[WORK ITEM]: Output every line from the beginning of the records through the line that contains "FOIRE AUX QUESTIONS", exactly as it appears.

Extracted page text data
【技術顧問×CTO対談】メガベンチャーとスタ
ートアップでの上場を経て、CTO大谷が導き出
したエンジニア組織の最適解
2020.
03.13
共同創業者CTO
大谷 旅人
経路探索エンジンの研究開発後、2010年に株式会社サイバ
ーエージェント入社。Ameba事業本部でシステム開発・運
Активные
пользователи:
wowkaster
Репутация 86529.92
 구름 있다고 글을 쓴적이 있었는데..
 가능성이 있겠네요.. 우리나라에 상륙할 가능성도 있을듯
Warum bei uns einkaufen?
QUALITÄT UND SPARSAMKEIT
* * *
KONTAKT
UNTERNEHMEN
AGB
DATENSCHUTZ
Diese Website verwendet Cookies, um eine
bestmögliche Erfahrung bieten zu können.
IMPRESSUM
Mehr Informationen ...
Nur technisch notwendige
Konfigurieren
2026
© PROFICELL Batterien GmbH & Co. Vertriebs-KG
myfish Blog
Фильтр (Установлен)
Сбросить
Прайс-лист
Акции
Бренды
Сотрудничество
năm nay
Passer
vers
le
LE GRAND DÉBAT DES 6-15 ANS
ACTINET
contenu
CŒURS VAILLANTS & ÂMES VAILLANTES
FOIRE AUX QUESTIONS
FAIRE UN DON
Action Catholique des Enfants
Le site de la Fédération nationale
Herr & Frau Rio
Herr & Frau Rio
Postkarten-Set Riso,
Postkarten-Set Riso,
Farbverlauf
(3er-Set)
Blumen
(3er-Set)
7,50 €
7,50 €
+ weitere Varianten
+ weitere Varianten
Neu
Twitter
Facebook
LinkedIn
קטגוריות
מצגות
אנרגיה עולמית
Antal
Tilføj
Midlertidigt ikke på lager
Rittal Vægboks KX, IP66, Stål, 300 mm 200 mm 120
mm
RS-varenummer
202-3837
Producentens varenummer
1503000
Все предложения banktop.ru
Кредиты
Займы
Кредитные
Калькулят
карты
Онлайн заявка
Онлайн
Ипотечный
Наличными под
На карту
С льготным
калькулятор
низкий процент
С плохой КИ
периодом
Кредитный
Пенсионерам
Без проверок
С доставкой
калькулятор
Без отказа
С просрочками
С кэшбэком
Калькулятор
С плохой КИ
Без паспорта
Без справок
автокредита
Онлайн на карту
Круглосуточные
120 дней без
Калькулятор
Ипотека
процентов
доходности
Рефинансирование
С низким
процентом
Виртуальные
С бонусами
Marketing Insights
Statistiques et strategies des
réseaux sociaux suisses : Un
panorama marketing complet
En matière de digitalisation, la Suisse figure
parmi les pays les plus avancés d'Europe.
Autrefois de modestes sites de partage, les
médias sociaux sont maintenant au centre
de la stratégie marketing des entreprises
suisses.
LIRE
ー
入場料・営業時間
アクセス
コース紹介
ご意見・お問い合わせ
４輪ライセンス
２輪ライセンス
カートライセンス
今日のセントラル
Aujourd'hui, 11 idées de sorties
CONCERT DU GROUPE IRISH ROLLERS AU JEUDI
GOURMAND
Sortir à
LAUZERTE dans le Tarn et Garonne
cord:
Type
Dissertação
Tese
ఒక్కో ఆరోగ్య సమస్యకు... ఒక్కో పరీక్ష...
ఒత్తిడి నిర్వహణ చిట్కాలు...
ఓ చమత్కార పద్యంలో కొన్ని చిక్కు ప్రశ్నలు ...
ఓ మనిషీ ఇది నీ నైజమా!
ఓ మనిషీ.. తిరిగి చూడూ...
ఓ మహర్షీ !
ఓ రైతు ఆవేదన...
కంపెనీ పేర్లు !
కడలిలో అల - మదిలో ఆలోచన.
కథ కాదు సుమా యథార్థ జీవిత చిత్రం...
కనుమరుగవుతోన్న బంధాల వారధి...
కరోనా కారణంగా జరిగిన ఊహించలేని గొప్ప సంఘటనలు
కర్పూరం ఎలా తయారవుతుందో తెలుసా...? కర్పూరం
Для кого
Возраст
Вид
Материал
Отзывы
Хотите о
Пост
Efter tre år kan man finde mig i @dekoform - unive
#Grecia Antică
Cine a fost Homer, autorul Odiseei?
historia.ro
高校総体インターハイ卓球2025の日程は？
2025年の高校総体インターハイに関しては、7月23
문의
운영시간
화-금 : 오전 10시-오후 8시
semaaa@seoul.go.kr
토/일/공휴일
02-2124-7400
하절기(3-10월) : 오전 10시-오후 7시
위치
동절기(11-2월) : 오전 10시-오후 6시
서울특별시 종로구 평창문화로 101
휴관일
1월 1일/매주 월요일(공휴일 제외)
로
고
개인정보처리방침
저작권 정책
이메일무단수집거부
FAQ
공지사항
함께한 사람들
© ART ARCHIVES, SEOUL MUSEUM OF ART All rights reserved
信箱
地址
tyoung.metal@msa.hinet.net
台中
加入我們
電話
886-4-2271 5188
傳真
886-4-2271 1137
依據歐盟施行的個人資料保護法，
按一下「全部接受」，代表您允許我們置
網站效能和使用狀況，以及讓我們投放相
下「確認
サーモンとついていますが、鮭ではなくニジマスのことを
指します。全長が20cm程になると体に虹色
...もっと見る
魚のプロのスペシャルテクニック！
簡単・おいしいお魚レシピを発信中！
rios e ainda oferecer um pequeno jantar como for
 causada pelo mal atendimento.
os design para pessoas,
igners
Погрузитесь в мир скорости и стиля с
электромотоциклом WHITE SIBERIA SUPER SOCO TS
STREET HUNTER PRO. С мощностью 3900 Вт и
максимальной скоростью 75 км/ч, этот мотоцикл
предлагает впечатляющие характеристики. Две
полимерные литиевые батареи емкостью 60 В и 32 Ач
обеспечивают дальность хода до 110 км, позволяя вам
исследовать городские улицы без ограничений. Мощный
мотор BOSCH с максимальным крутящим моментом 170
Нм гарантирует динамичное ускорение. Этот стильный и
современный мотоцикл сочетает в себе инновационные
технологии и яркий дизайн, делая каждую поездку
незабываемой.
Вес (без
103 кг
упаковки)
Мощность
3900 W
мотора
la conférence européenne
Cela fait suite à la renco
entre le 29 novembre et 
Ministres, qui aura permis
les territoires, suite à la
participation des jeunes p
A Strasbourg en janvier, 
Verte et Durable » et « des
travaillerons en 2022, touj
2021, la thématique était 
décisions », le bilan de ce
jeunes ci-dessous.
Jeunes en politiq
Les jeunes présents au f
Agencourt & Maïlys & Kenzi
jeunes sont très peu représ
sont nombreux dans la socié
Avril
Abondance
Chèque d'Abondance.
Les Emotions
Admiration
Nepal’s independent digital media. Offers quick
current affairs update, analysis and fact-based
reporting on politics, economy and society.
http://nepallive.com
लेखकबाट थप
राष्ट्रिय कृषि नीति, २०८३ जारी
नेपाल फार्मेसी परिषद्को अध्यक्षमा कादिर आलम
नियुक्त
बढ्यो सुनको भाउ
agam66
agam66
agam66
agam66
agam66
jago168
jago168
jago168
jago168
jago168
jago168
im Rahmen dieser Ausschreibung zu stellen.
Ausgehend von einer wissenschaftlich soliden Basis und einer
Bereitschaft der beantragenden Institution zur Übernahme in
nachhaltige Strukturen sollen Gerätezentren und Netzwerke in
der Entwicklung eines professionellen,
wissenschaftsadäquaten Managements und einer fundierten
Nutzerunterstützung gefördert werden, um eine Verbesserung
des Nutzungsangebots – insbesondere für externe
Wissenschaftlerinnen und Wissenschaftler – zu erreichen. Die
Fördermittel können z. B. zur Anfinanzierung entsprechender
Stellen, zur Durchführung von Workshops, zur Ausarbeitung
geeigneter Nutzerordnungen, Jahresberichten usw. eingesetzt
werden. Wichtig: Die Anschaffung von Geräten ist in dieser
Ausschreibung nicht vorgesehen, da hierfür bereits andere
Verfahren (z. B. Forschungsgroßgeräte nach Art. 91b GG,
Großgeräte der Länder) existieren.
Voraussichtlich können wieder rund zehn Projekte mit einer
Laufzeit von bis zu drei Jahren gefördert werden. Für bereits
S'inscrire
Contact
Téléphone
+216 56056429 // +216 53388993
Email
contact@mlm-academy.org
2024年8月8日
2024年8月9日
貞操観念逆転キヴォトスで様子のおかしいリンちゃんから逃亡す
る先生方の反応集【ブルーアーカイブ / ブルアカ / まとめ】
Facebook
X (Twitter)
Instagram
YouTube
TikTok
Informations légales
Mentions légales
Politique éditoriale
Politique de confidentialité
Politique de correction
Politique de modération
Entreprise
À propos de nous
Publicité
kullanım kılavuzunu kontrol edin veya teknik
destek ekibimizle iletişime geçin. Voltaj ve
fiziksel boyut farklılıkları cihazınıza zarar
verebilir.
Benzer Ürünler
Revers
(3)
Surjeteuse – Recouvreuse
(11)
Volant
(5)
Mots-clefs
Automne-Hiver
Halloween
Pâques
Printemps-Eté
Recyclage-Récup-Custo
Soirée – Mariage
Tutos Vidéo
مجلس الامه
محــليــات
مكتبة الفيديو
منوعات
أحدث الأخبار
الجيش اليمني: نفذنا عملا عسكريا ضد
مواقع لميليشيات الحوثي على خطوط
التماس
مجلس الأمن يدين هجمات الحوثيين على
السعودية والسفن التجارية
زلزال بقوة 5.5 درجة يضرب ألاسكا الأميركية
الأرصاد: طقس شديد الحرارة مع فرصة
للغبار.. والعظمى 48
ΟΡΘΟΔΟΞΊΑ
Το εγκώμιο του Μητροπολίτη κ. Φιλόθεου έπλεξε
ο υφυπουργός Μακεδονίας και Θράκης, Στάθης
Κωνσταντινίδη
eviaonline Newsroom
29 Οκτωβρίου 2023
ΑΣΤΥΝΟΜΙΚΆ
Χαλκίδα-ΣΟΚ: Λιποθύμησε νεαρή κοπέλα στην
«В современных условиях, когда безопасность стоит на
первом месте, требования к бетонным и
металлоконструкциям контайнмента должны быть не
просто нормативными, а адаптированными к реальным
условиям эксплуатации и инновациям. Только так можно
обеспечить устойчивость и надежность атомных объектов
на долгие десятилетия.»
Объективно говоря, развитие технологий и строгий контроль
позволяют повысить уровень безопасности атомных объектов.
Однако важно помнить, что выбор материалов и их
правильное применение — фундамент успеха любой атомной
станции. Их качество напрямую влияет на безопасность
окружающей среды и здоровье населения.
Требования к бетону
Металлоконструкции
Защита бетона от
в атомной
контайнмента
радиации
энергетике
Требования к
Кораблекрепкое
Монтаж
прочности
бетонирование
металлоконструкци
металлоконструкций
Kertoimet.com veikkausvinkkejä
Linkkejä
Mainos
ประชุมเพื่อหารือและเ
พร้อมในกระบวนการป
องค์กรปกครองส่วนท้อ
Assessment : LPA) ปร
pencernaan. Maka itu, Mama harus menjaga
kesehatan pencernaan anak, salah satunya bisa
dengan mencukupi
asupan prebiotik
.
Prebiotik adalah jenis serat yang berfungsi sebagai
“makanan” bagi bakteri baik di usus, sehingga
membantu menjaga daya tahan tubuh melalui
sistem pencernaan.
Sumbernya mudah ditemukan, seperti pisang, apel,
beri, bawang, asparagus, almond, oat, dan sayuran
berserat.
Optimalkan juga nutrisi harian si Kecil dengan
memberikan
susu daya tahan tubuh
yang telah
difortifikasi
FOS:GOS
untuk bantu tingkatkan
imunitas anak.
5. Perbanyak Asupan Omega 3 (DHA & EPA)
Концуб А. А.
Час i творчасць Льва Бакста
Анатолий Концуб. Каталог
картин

[TASK SOLUTION]:
【技術顧問×CTO対談】メガベンチャーとスタ
ートアップでの上場を経て、CTO大谷が導き出
したエンジニア組織の最適解
2020.
03.13
共同創業者CTO
大谷 旅人
経路探索エンジンの研究開発後、2010年に株式会社サイバ
ーエージェント入社。Ameba事業本部でシステム開発・運
Активные
пользователи:
wowkaster
Репутация 86529.92
 구름 있다고 글을 쓴적이 있었는데..
 가능성이 있겠네요.. 우리나라에 상륙할 가능성도 있을듯
Warum bei uns einkaufen?
QUALITÄT UND SPARSAMKEIT
* * *
KONTAKT
UNTERNEHMEN
AGB
DATENSCHUTZ
Diese Website verwendet Cookies, um eine
bestmögliche Erfahrung bieten zu können.
IMPRESSUM
Mehr Informationen ...
Nur technisch notwendige
Konfigurieren
2026
© PROFICELL Batterien GmbH & Co. Vertriebs-KG
myfish Blog
Фильтр (Установлен)
Сбросить
Прайс-лист
Акции
Бренды
Сотрудничество
năm nay
Passer
vers
le
LE GRAND DÉBAT DES 6-15 ANS
ACTINET
contenu
CŒURS VAILLANTS & ÂMES VAILLANTES
FOIRE AUX QUESTIONS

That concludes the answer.